As I attend rehearsals for "The Most Wonderful Love," scribbling down line changes and lying on my back, I find myself thinking a lot more about what's next. Blue Coyote is producing an evening of FCC challengers called "Standards of Decency" so I figure that'll be next on the plate. Then, I want to finish up this new adaptation I'm working on, and get back to writing "The Lower River" which is a sort of follow-up to "The Americans" in style. I've also recently been enamored of "If on a winter's night a traveler..." and I've been batting around an homage to that in my head a bit too.
It's been a bit of a funky career (I'll call it that) stylistically for me. Two verse plays (Arthur and Genesis), a short (465), three full length plays about suburban ennui (Reasons for Moving, The Great Escape, the Americans), and one play that is a three monologues in tandem (The Americans). All of them with very, very different tones, structures and subject matters. I've never really settled on a voice for myself, which I'm going to abitrarily view as healthy. I've almost made it a point to write the next play in stylistic opposition to the last one.

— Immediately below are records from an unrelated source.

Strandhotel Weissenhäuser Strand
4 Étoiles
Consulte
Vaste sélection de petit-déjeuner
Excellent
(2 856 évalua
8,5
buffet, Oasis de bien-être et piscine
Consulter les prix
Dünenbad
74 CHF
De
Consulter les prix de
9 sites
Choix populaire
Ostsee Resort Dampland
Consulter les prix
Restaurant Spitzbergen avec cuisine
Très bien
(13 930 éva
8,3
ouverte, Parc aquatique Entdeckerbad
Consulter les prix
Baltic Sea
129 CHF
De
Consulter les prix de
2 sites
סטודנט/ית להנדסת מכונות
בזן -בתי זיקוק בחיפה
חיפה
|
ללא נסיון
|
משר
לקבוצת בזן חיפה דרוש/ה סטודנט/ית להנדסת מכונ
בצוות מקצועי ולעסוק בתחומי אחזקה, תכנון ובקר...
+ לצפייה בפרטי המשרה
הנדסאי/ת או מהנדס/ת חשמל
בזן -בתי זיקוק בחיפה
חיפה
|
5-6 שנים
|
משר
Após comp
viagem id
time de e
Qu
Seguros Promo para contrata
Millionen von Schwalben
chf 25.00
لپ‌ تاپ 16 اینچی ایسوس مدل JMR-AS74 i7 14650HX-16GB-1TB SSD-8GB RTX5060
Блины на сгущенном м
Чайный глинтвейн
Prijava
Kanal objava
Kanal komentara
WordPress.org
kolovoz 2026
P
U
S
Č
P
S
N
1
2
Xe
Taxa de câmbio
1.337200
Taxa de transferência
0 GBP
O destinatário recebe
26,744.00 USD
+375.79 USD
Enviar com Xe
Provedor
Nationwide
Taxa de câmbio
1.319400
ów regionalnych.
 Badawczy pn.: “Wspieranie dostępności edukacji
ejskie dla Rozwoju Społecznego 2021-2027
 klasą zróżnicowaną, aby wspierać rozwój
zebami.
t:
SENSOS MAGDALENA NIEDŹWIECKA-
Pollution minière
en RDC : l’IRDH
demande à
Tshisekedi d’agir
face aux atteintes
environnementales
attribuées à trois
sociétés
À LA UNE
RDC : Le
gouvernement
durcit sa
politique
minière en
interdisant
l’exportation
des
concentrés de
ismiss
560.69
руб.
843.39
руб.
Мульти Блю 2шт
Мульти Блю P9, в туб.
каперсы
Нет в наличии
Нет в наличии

That's why it's hard for me to defend an aethetic. I don't feel any aesthetic is superior to any other. An aesthetic, a structure, a narrative...these are tools through which a writer expresses whatever it is that amuses or exposes him or her. The current play (which I hope many who read this blog will come drink with me after checking out) is a comedy in its bones, and ends with pairings, and talks a lot about marriage and religion. It's main character is a woman in her late 50s or early 60s. It was written by accident, like all good things, and it's taken time to give it real shape. What you'll see is the result of intuition more than planning, at least on my part.
Anyhow, I've been thrilled by the creativity of the cast and the oddball nature of the entire endeavour and the dilligence of skill of Kyle, the director. When it's on stage, costumed, with the songs written and the teddy bear props in the right hands and the stage blood ready for its close-up, I'm sure it will delight and frustrate more than it's share. I am, though, already sort of moving out of the comedy mode in my brain, and already sort of doddling with this new play about water and healing and resentment and fatherhood.
Onwards and upwards.
I'll be in San Francisco from Tuesday-Saturday attending (what else) a wedding. If I don't blog before I leave, best thoughts to all.
A question to leave you with: "Is being a playwright the same thing as being a storyteller?"
About Me
- Freeman
- Matthew Freeman is a Brooklyn based playwright with a BFA from Emerson College. His plays include THE DEATH OF KING ARTHUR, REASONS FOR MOVING, THE GREAT ESCAPE, THE AMERICANS, THE WHITE SWALLOW, AN INTERVIEW WITH THE AUTHOR, THE MOST WONDERFUL LOVE, WHEN IS A CLOCK, GLEE CLUB, THAT OLD SOFT SHOE and BRANDYWINE DISTILLERY FIRE. He served as Assistant Producer and Senior Writer for the live webcast from Times Square on New Year's Eve 2010-2012. As a freelance writer, he has contributed to Gamespy, Premiere, Complex Magazine, Maxim Online, and MTV Magazine. His plays have been published by Playscripts, Inc., New York Theatre Experience, and Samuel French.
1 comment:
Yeah, I’ve never been able to defend any particular aesthetic as better as the next, either. I think that’s mainly because it’s dependent upon the content (i.e., the horse), rather than the form (i.e., the cart). Some of the best plays, movies, comics and bands I’ve seen/read/heard are pretty much uncategorizable.
As for your question, of whether being a playwright the same thing as being a storyteller, I guess…um…no. I mean, a playwright can be a storyteller, and most often a playwright is a storyteller, but I wouldn’t say the word “playwright” is a synonym for the word “storyteller.”
Anyway, I’ll try to check out The Most Wonderful Love, since there seems to be some overlap between its run and the run of The Adventures of Nervous Boy (my own show).